We just need to isolate, not punish, a very small number of Americans but it has become a self-sustaining industry that eats people.

re: politics, hot take, probably even for this place 

@CartyBoston *Are* those 10% actually "incapable of living with others peacefully"? Or are they, for example, just being expected to live with people they are incompatible with, or in a way that does not fit their needs?

re: politics, hot take, probably even for this place 

@joepie91 @CartyBoston That number certainly looks overinflated.

re: politics, hot take, probably even for this place 

@shine
@joepie91

To be clear 10% of the unhoused population is a very small number overall.

re: politics, hot take, probably even for this place 

@CartyBoston Actually, to bring in a practical example: there has been an absolute torrent of "tiny house" experiments in the Netherlands, some of them awful and some of them good, but there's one I want to highlight in particular.

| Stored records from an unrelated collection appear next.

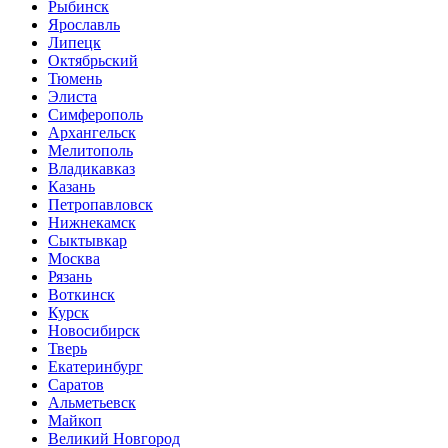
Рыбинск
Ярославль
Липецк
Октябрьский
Тюмень
Элиста
Симферополь
Архангельск
Мелитополь
Владикавказ
Казань
Петропавловск
Нижнекамск
Сыктывкар
Москва
Рязань
Воткинск
Курск
Новосибирск
Тверь
Екатеринбург
Саратов
Альметьевск
Майкоп
Великий Новгород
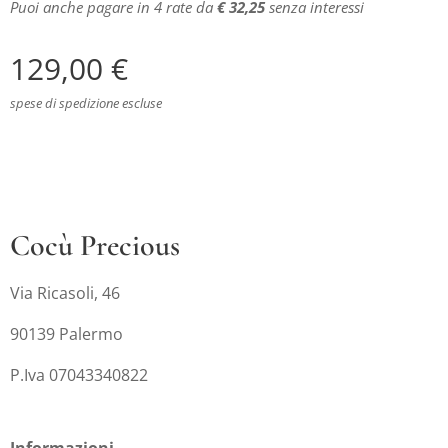
Puoi anche pagare in 4 rate da
€ 32,25
senza interessi
129,00
€
spese di spedizione escluse
Cocù Precious
Via Ricasoli, 46
90139 Palermo
P.Iva 07043340822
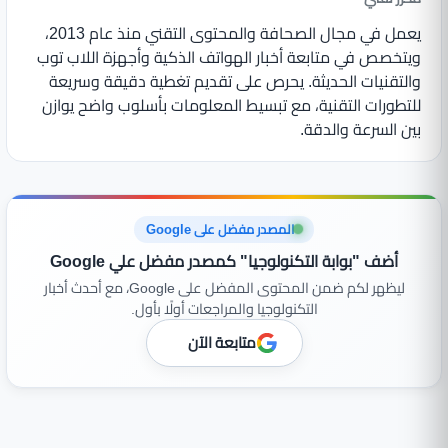
يعمل في مجال الصحافة والمحتوى التقني منذ عام 2013،
ويتخصص في متابعة أخبار الهواتف الذكية وأجهزة اللاب توب
والتقنيات الحديثة. يحرص على تقديم تغطية دقيقة وسريعة
للتطورات التقنية، مع تبسيط المعلومات بأسلوب واضح يوازن
بين السرعة والدقة.
المصدر مفضل على Google
أضف "بوابة التكنولوجيا" كمصدر مفضل علي Google
ليظهر لكم ضمن المحتوى المفضل على Google، مع أحدث أخبار
التكنولوجيا والمراجعات أولًا بأول.
متابعة الآن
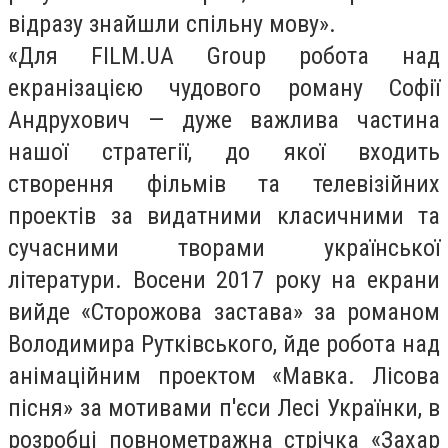
відразу знайшли спільну мову».
«Для FILM.UA Group робота над
екранізацією чудового роману Софії
Андрухович — дуже важлива частина
нашої стратегії, до якої входить
створення фільмів та телевізійних
проектів за видатними класичними та
сучасними творами української
літератури. Восени 2017 року на екрани
вийде «Сторожова застава» за романом
Володимира Рутківського, йде робота над
анімаційним проектом «Мавка. Лісова
пісня» за мотивами п'єси Лесі Українки, в
розробці повнометражна стрічка «Захар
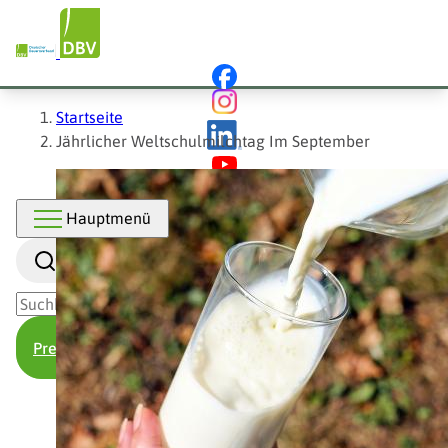
Hauptnavigation
Direkt
zum
Inhalt
Pfadnavigation
Startseite
Jährlicher Weltschulmilchtag Im September
Hauptmenü
Suche
Presse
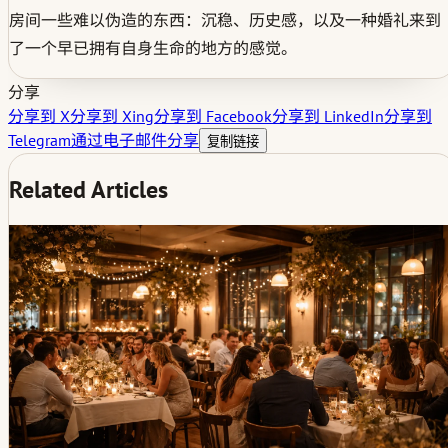
房间一些难以伪造的东西：沉稳、历史感，以及一种婚礼来到
了一个早已拥有自身生命的地方的感觉。
分享
分享到 X
分享到 Xing
分享到 Facebook
分享到 LinkedIn
分享到
Telegram
通过电子邮件分享
复制链接
Related Articles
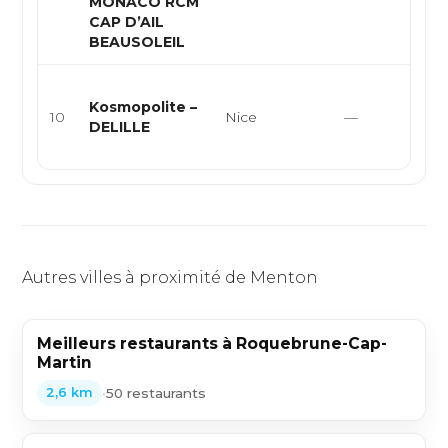
MONACO RCM
CAP D’AIL
BEAUSOLEIL
Sn
Kosmopolite –
f
10
Nice
—
DELILLE
ke
f
Autres villes à proximité de Menton
Meilleurs restaurants à Roquebrune-Cap-
Martin
•
50 restaurants
2,6 km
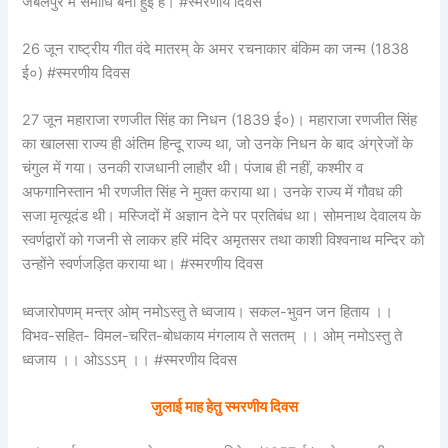
जबलपुर में समाधि बनी हुई है। #स्मरणीय दिवस
26 जून राष्ट्रीय गीत वंदे मातरम् के अमर रचनाकार बंकिम का जन्म (1838
ई०) #स्मरणीय दिवस
27 जून महाराजा रणजीत सिंह का निधन (1839 ई०)। महाराजा रणजीत सिंह
का खालसा राज्य ही अंतिम हिन्दू राज्य था, जो उनके निधन के बाद अंग्रेजों के
चंगुल में गया। उनकी राजधानी लाहौर थी। पंजाब ही नहीं, कश्मीर व
अफगानिस्तान भी रणजीत सिंह ने मुक्त कराया था। उनके राज्य में गौवध की
सजा मृत्यूदंड थी। मस्जिदों में अज्ञान देने पर प्रतिबंध था। सोमनाथ देवालय के
स्वर्णद्वारों को गजनी से लाकर हरि मंदिर अमृतसर तथा काशी विश्वनाथ मन्दिर को
उन्होंने स्वर्णजड़ित कराया था। #स्मरणीय दिवस
ध्वजारोपणम् मन्त्र ओम् नमोऽस्तु ते ध्वजाय। सकल-भुवन जन हिताय ।।
विभव-सहित- विमल-चरित-बोधकाय मंगलाय ते सततम् ।। ओम् नमोऽस्तु ते
ध्वजाय ।। ओऽऽऽम् ।। #स्मरणीय दिवस
जुलाई माह हेतु
स्मरणीय दिवस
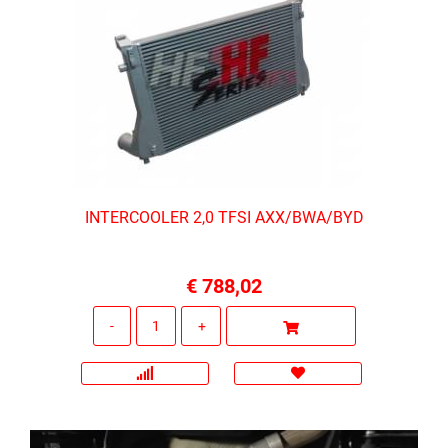
INTERCOOLER 2,0 TFSI AXX/BWA/BYD
€ 788,02
Quantità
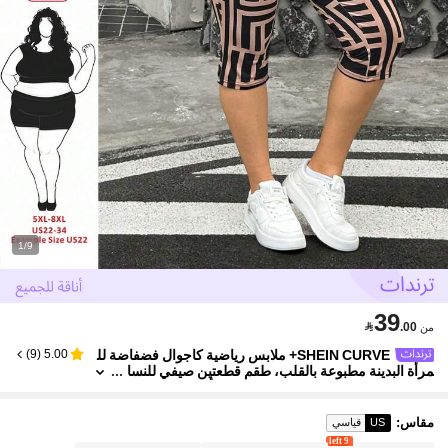
1/9
39

.00
من
SHEIN CURVE+ ملابس رياضية كاجوال فضفاضة لل
)
9
(
5.00
مرأة البدينة مطبوعة بالقلب، طقم قطعتين صيفي للنسا
ء، طقم للخروج، طقم بنطلون قطعتين، أطقم، طقم شو
رت دراجات، طقم تيشرتات نسائية مطبوعة، ملابس للمعلما
ت
مقاس
:
US
قياسي
9 left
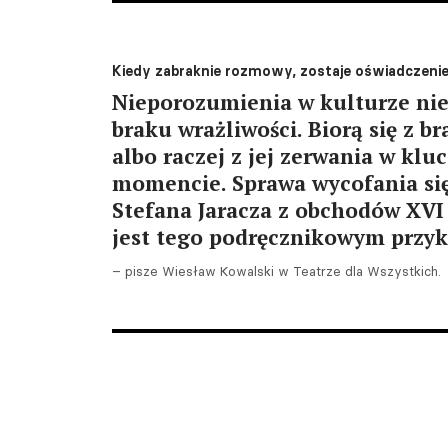
Kiedy zabraknie rozmowy, zostaje oświadczeni
Nieporozumienia w kulturze nie 
braku wrażliwości. Biorą się z 
albo raczej z jej zerwania w kl
momencie. Sprawa wycofania się
Stefana Jaracza z obchodów XVI
jest tego podręcznikowym przy
– pisze Wiesław Kowalski w Teatrze dla Wszystkich.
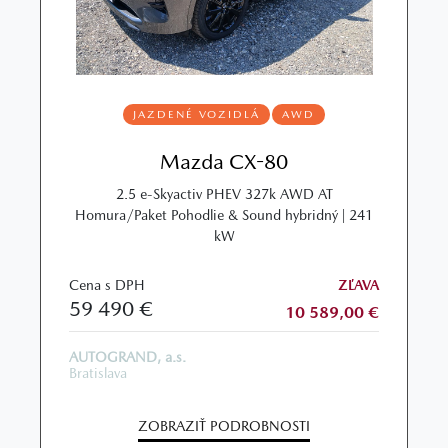
JAZDENÉ VOZIDLÁ
AWD
Mazda CX-80
2.5 e-Skyactiv PHEV 327k AWD AT
Homura/Paket Pohodlie & Sound hybridný | 241
kW
Cena s DPH
ZĽAVA
59 490 €
10 589,00 €
AUTOGRAND, a.s.
Bratislava
ZOBRAZIŤ PODROBNOSTI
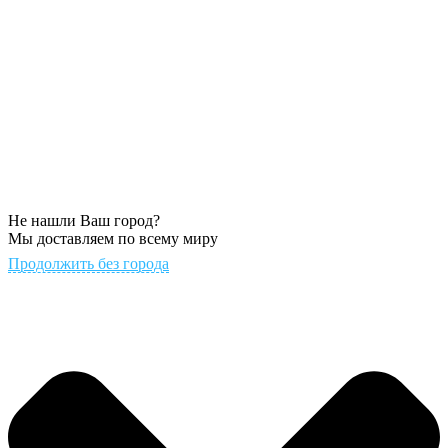
Не нашли Ваш город?
Мы доставляем по всему миру
Продолжить без города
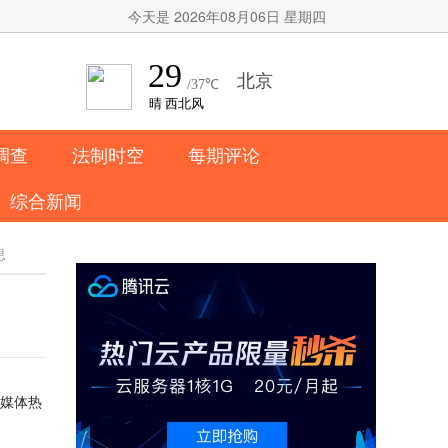
今天是 2026年08月06日 星期四
调查
法制时空
每期评论
综合新闻
息
媒体热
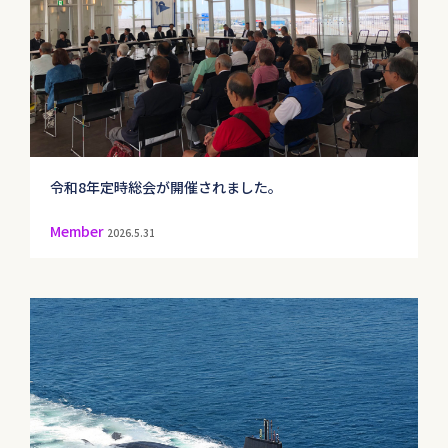
令和8年定時総会が開催されました。
Member
2026.5.31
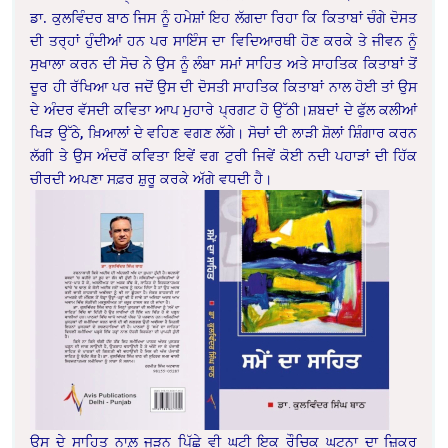
ਡਾ. ਕੁਲਵਿੰਦਰ ਬਾਠ ਜਿਸ ਨੂੰ ਹਮੇਸ਼ਾਂ ਇਹ ਲੱਗਦਾ ਰਿਹਾ ਕਿ ਕਿਤਾਬਾਂ ਚੰਗੇ ਦੋਸਤ
ਦੀ ਤਰ੍ਹਾਂ ਹੁੰਦੀਆਂ ਹਨ ਪਰ ਸਾਇੰਸ ਦਾ ਵਿਦਿਆਰਥੀ ਹੋਣ ਕਰਕੇ ਤੇ ਜੀਵਨ ਨੂੰ
ਸੁਖਾਲਾ ਕਰਨ ਦੀ ਸੋਚ ਨੇ ਉਸ ਨੂੰ ਲੰਬਾ ਸਮਾਂ ਸਾਹਿਤ ਅਤੇ ਸਾਹਤਿਕ ਕਿਤਾਬਾਂ ਤੋਂ
ਦੂਰ ਹੀ ਰੱਖਿਆ ਪਰ ਜਦੋਂ ਉਸ ਦੀ ਦੋਸਤੀ ਸਾਹਤਿਕ ਕਿਤਾਬਾਂ ਨਾਲ ਹੋਈ ਤਾਂ ਉਸ
ਦੇ ਅੰਦਰ ਵੱਸਦੀ ਕਵਿਤਾ ਆਪ ਮੁਹਾਰੇ ਪ੍ਰਗਟ ਹੋ ਉੱਠੀ।ਸ਼ਬਦਾਂ ਦੇ ਫੁੱਲ ਕਲੀਆਂ
ਖਿੜ ਉੱਠੇ, ਖ਼ਿਆਲਾਂ ਦੇ ਵਹਿਣ ਵਗਣ ਲੱਗੇ। ਸੋਚਾਂ ਦੀ ਲਾੜੀ ਸ਼ੋਲਾਂ ਸ਼ਿੰਗਾਰ ਕਰਨ
ਲੱਗੀ ਤੇ ਉਸ ਅੰਦਰੋਂ ਕਵਿਤਾ ਇਵੇਂ ਵਗ ਟੁਰੀ ਜਿਵੇਂ ਕੋਈ ਨਦੀ ਪਹਾੜਾਂ ਦੀ ਹਿੱਕ
ਚੀਰਦੀ ਅਪਣਾ ਸਫ਼ਰ ਸ਼ੁਰੂ ਕਰਕੇ ਅੱਗੇ ਵਧਦੀ ਹੈ।
ਉਸ ਦੇ ਸਾਹਿਤ ਨਾਲ਼ ਜੁੜਨ ਪਿੱਛੇ ਵੀ ਘਟੀ ਇਕ ਰੌਚਿਕ ਘਟਨਾ ਦਾ ਜ਼ਿਕਰ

A municipality (I believe it may have been Dordrecht?) built a bunch of small, quick-to-construct houses. The converted-from-a-shipping-container type, though looking like a fairly conventional holiday house from the outside.

These houses were placed on an empty and disused terrain, outside of any existing residential area, but *just* close enough to it to still provide facilities like supermarkets and doctor's offices. The houses were offered to a number of 'problematic' unhoused folks who had been falling in and out of the system for sometimes over a decade, no approach succeeding.

Turned out, most of them were super happy with their houses in the middle of nowhere. They built up a little local community around that block, almost a small town of their own. They functioned fine. Suddenly, they were no longer 'problematic'.

And then the city decided that the area looked too unruly, it wasn't "safe" enough, it wasn't up to their standards of what a neighbourhood should look like, and they started meddling and trying to institute 'lifestyle rules'. And the whole thing immediately went to shit, and the problems started again.

These people just wanted to be left alone, and build up their own existence, outside of the expectations of conventional society. That's all they needed. They were just never given room to actually do so.